Richard...I see Jesus through Trevy (and my big kids too...just from a different angle) every day. In so many ways my faith is much richer because of Trev. HE is amazing...and gracious...and Always! Not to get all church in here. But you did bring it up! And I like to make Ken squirm! ;)

Ken...you're a brat! But the loveable kind!

...danielle
Adesta said…
I always thought kisses from kids were great, but having them stolen away and then returned, must be the best darn feeling in the world!! So glad that he's become Romeo!!!
Mama Skates said…
i'm so happy u're getting 2 uncover those treasures once again...& yes, this post totally made me FEEL! u just have a way with words woman...even if u don't feel like it's coming out right, u always pull me in & make me understand

xoxoxox,
sharon
Anonymous said…
Danielle, I've left a comment before, but we don't know each other.
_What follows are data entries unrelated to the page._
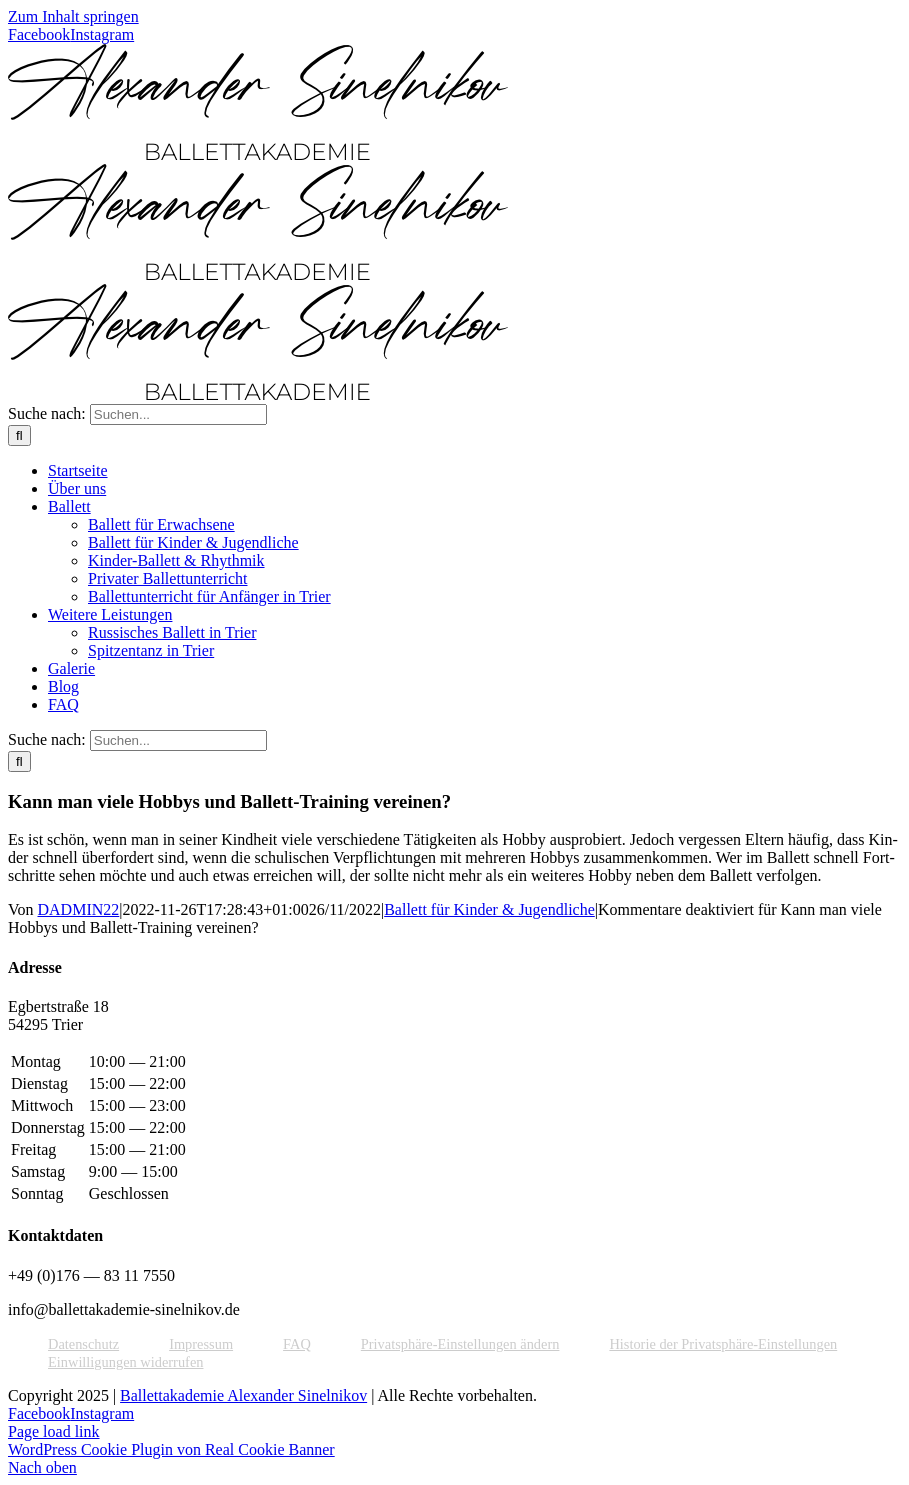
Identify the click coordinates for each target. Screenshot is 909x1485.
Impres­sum (201, 1344)
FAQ (297, 1344)
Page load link (54, 1431)
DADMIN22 (79, 909)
I came across this blog while reading the blog of another child with IS, and have been reading on a regular basis. I said before I don't you and I don't claim to know what you're going through--but to see your beautiful son giving kisses brought tears to my eyes and made me laugh out loud. What an awesome thing to be witness to, and how wonderful for your family to have that gift again. God bless all of you, especially Trevor as he continues to fight and WIN this battle!!!!
Katy Duddridge said…
So many kisses long overdue, enjoy!!!